Al Aqsa status quo to remain: Israel

A man hurls back a tear gas grenade fired by Israeli forces during a protest by Palestinian students from Bir Ziet University, near Ofer military prison, close to the West Bank city of Ramallah, yesterday.
JERUSALEM: Israel yesterday promised Jordan that it would not allow Jews to pray at Jerusalem’s Al Aqsa mosque compound as scores of Jewish extremists tried to march to the flashpoint shrine.

With clashes raging in several Palestinian neighbourhoods in annexed east Jerusalem, Prime Minister Benjamin Netanyahu spoke by phone with Jordan’s King Abdullah II to personally reassure him there would be no changes to the decades-old status quo.

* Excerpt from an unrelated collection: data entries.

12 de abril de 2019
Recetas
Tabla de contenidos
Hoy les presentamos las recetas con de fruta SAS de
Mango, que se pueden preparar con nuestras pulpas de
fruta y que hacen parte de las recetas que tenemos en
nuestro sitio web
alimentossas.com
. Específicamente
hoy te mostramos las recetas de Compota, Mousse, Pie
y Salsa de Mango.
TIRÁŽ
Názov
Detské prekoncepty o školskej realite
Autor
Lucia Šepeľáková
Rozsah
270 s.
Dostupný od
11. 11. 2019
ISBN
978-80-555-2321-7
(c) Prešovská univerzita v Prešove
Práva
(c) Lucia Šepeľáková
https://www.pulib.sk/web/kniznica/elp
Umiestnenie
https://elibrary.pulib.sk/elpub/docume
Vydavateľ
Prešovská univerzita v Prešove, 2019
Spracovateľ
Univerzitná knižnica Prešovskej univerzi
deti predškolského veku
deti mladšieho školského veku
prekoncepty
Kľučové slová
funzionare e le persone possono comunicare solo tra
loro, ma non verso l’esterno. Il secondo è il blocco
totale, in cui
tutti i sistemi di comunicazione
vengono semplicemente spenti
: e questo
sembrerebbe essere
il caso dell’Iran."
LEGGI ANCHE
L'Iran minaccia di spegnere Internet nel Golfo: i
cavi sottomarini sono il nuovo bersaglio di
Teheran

It came 24 hours after a tense confrontation at the mosque compound as Israeli police faced off with Palestinian stone-throwers bent on preventing a visit by Jewish extremists — prompting Jordan to recall its ambassador.

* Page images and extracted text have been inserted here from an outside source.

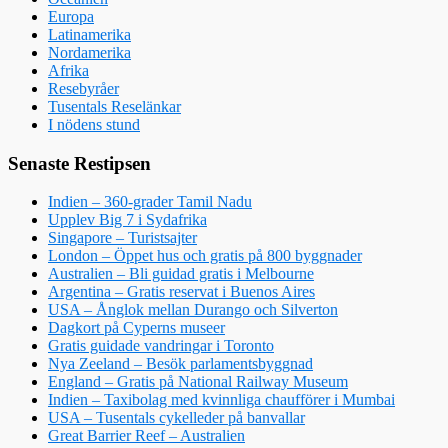
Europa
Latinamerika
Nordamerika
Afrika
Resebyråer
Tusentals Reselänkar
I nödens stund
Senaste Restipsen
Indien – 360-grader Tamil Nadu
Upplev Big 7 i Sydafrika
Singapore – Turistsajter
London – Öppet hus och gratis på 800 byggnader
Australien – Bli guidad gratis i Melbourne
Argentina – Gratis reservat i Buenos Aires
USA – Ånglok mellan Durango och Silverton
Dagkort på Cyperns museer
Gratis guidade vandringar i Toronto
Nya Zeeland – Besök parlamentsbyggnad
England – Gratis på National Railway Museum
Indien – Taxibolag med kvinnliga chaufförer i Mumbai
USA – Tusentals cykelleder på banvallar
Great Barrier Reef – Australien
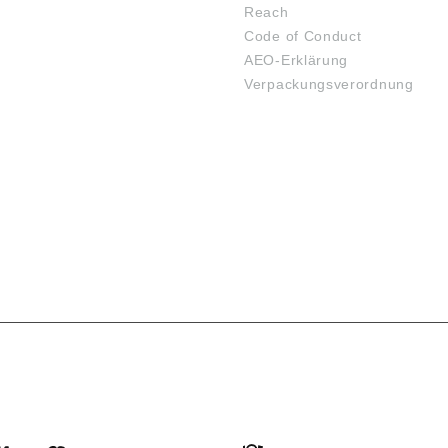
Reach
Code of Conduct
AEO-Erklärung
Verpackungsverordnung
SARTEN
VERSANDARTEN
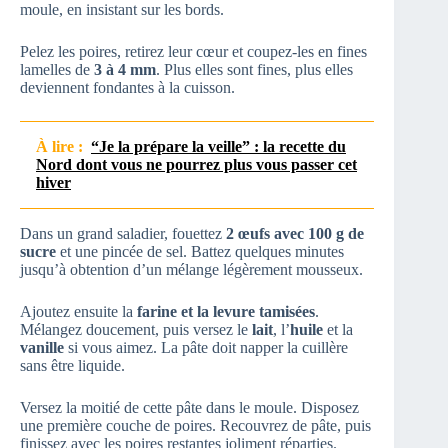
moule, en insistant sur les bords.
Pelez les poires, retirez leur cœur et coupez-les en fines
lamelles de
3 à 4 mm
. Plus elles sont fines, plus elles
deviennent fondantes à la cuisson.
À lire :
“Je la prépare la veille” : la recette du
Nord dont vous ne pourrez plus vous passer cet
hiver
Dans un grand saladier, fouettez
2 œufs avec 100 g de
sucre
et une pincée de sel. Battez quelques minutes
jusqu’à obtention d’un mélange légèrement mousseux.
Ajoutez ensuite la
farine et la levure tamisées
.
Mélangez doucement, puis versez le
lait
, l’
huile
et la
vanille
si vous aimez. La pâte doit napper la cuillère
sans être liquide.
Versez la moitié de cette pâte dans le moule. Disposez
une première couche de poires. Recouvrez de pâte, puis
finissez avec les poires restantes joliment réparties.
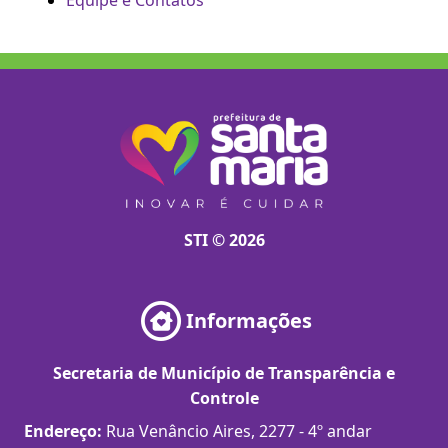
Equipe e Contatos
STI © 2026
Informações
Secretaria de Município de Transparência e
Controle
Endereço:
Rua Venâncio Aires, 2277 - 4º andar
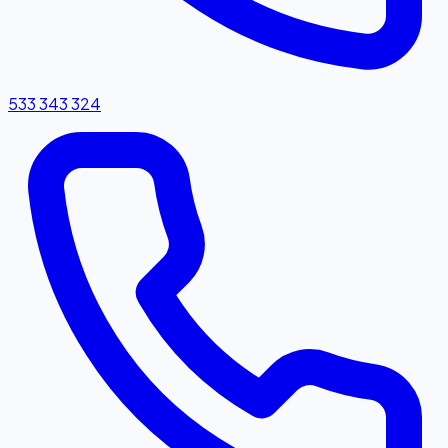
533 343 324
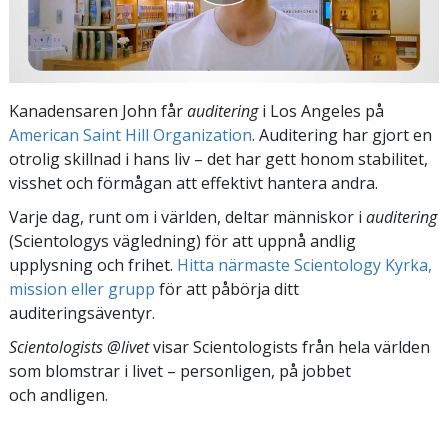
Kanadensaren John får
auditering
i Los Angeles på
American Saint Hill Organization
. Auditering har gjort en
otrolig skillnad i hans liv – det har gett honom stabilitet,
visshet och förmågan att effektivt hantera andra.
Varje dag, runt om i världen, deltar människor i
auditering
(Scientologys vägledning) för att uppnå andlig
upplysning och frihet.
Hitta närmaste Scientology Kyrka,
mission eller grupp
för att påbörja ditt
auditeringsäventyr.
Scientologists @livet
visar Scientologists från hela världen
som blomstrar
i livet – personligen,
på jobbet
och andligen.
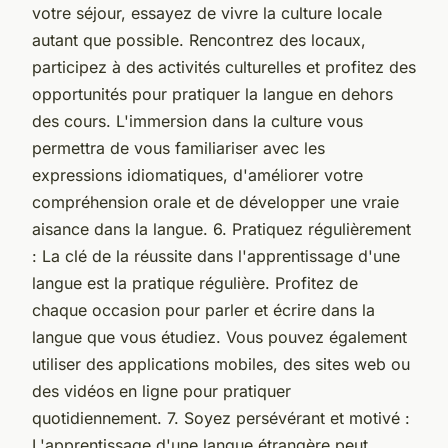
votre séjour, essayez de vivre la culture locale
autant que possible. Rencontrez des locaux,
participez à des activités culturelles et profitez des
opportunités pour pratiquer la langue en dehors
des cours. L'immersion dans la culture vous
permettra de vous familiariser avec les
expressions idiomatiques, d'améliorer votre
compréhension orale et de développer une vraie
aisance dans la langue. 6. Pratiquez régulièrement
: La clé de la réussite dans l'apprentissage d'une
langue est la pratique régulière. Profitez de
chaque occasion pour parler et écrire dans la
langue que vous étudiez. Vous pouvez également
utiliser des applications mobiles, des sites web ou
des vidéos en ligne pour pratiquer
quotidiennement. 7. Soyez persévérant et motivé :
L'apprentissage d'une langue étrangère peut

“I spoke today to King Abdullah of Jordan and we agreed that we will make every effort to calm the situation,” Netanyahu said.

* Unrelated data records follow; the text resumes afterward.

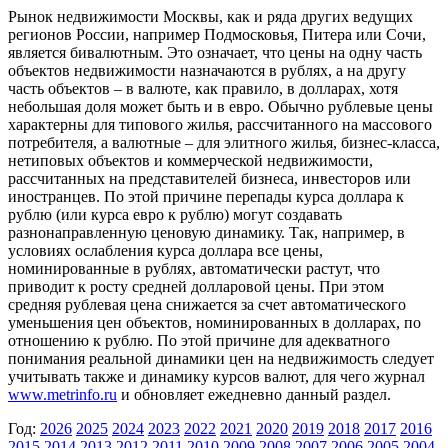
Рынок недвижимости Москвы, как и ряда других ведущих
регионов России, например Подмосковья, Питера или Сочи,
является бивалютным. Это означает, что цены на одну часть
объектов недвижимости назначаются в рублях, а на другу
часть объектов – в валюте, как правило, в долларах, хотя
небольшая доля может быть и в евро. Обычно рублевые цены
характерны для типового жилья, рассчитанного на массового
потребителя, а валютные – для элитного жилья, бизнес-класса,
нетиповых объектов и коммерческой недвижимости,
рассчитанных на представителей бизнеса, инвесторов или
иностранцев. По этой причине перепады курса доллара к
рублю (или курса евро к рублю) могут создавать
разнонаправленную ценовую динамику. Так, например, в
условиях ослабления курса доллара все цены,
номинированные в рублях, автоматически растут, что
приводит к росту средней долларовой цены. При этом
средняя рублевая цена снижается за счет автоматического
уменьшения цен объектов, номинированных в долларах, по
отношению к рублю. По этой причине для адекватного
понимания реальной динамики цен на недвижимость следует
учитывать также и динамику курсов валют, для чего журнал
www.metrinfo.ru
и обновляет ежедневно данный раздел.
Год:
2026
2025
2024
2023
2022
2021
2020
2019
2018
2017
2016
2015
2014
2013
2012
2011
2010
2009
2008
2007
2006
2005
2004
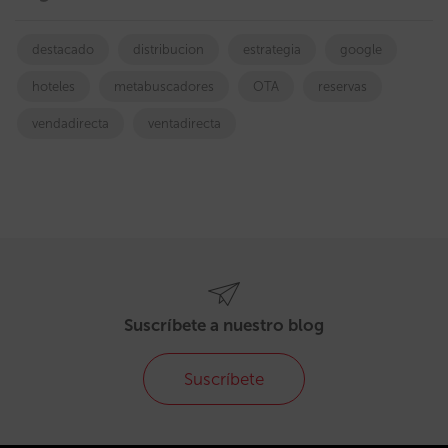
destacado
distribucion
estrategia
google
hoteles
metabuscadores
OTA
reservas
vendadirecta
ventadirecta
Suscríbete a nuestro blog
Suscríbete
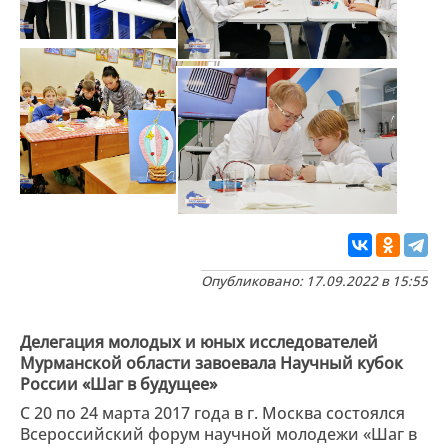
Опубликовано: 17.09.2022 в 15:55
Делегация молодых и юных исследователей
Мурманской области завоевала Научный кубок
России «Шаг в будущее»
С 20 по 24 марта 2017 года в г. Москва состоялся
Всероссийский форум научной молодежи «Шаг в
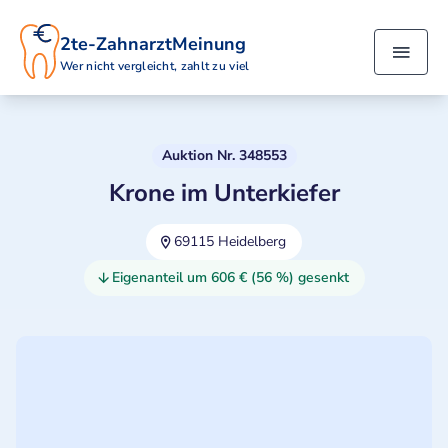
2te-ZahnarztMeinung
Wer nicht vergleicht, zahlt zu viel
Auktion Nr. 348553
Krone im Unterkiefer
69115 Heidelberg
Eigenanteil um 606 € (56 %) gesenkt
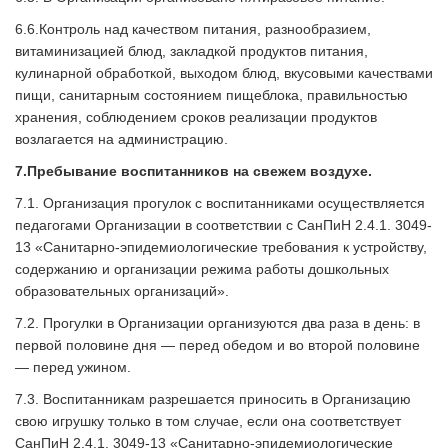
6.6.Контроль над качеством питания, разнообразием,
витаминизацией блюд, закладкой продуктов питания,
кулинарной обработкой, выходом блюд, вкусовыми качествами
пищи, санитарным состоянием пищеблока, правильностью
хранения, соблюдением сроков реализации продуктов
возлагается на администрацию.
7.Пребывание воспитанников на свеж
ем воздухе.
7.1. Организация прогулок с воспитанниками осуществляется
педагогами Организации в соответствии с СанПиН 2.4.1. 3049-
13 «Санитарно-эпидемиологические требования к устройству,
содержанию и организации режима работы дошкольных
образовательных организаций».
7.2. Прогулки в Организации организуются два раза в день: в
первой половине дня — перед обедом и во второй половине
— перед ужином.
7.3. Воспитанникам разрешается приносить в Организацию
свою игрушку только в том случае, если она соответствует
СанПиН 2.4.1. 3049-13 «Санитарно-эпидемиологические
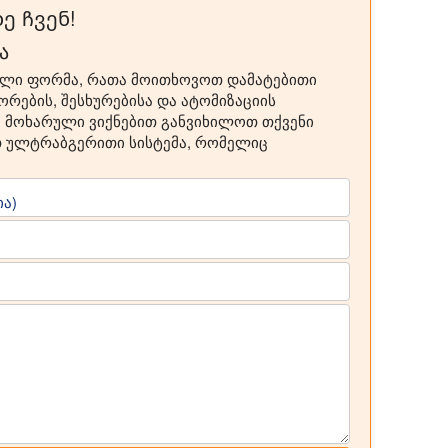
ე ჩვენ!
ა
ული ფორმა, რათა მოითხოვოთ დამატებითი
ების, შესხურებისა და ატომიზაციის
ებ. მოხარული ვიქნებით განვიხილოთ თქვენი
თ ულტრაბგერითი სისტემა, რომელიც
ა)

“I explained to him that we’re keeping the status quo on the Temple Mount and that this includes Jordan’s traditional role there,” he said, using Israel’s name for the compound which once housed the two Jewish temples.

Under the current status quo, Jews are permitted to visit the esplanade but not to pray there for fear it would cause friction at one of the most sensitive holy sites in the Middle East.

King Abdullah “recalled that Jordan firmly rejected any measure undermining the sanctity of the Al Aqsa mosque”, a palace statement said.

Jordan’s status as custodian of the Al Aqsa mosque compound and other Muslim holy sites in annexed east Jerusalem is enshrined in the 1994 peace treaty between the two countries.

Concerns that Israel was set to legislate changes to the status quo have sparked weeks of unrest at the site.

As Netanyahu spoke, around 150 Jewish zealots gathered near the Old City for a march “to the gates of the Temple Mount”.

“We are proudly marching with high heads to the direction of the Temple Mount. God willing, we’ll get there,” organiser Ariel Groner said at the site where a Palestinian recently tried to assassinate Yehuda Glick, a hardline campaigner for Jewish prayer rights at the compound.

Groner explained the march was meant as a display of Jewish sovereignty over Jerusalem, including its eastern sector.

Demonstrators then marched towards the Western Wall, which organisers termed “what we call the gates of the Temple Mount”, but were finally stopped by police before the entrance to the plaza, where they prayed for Glick’s speedy recovery.

Elsewhere in the occupied eastern sector of the city, heavy clashes broke out between police and Palestinian stone-throwers.

The worst violence was in Shuafat refugee camp, where around 200 youths hurled rocks and firecrackers at the security forces, who responded with tear gas, percussion grenades and sponge rounds, a correspondent said.

Police announced late yesterday they would prevent men under 35 from entering Al Aqsa compound for Friday prayers, since they had intelligence indicating “Arab youths intended to disrupt order” following services.

East Jerusalem has been gripped by unrest for months, but tensions surged on Wednesday after the confrontations at Al Aqsa and a deadly attack in which a Palestinian from Shuafat refugee camp deliberately ran over two groups of pedestrians.

A border policeman was killed and nine other people were injured. The Palestinian driver was shot dead by police.

Last morning the city was calm, although the police worked through the night to set up roadblocks in flashpoint Palestinian neighbourhoods and deployed reinforcements at key junctions.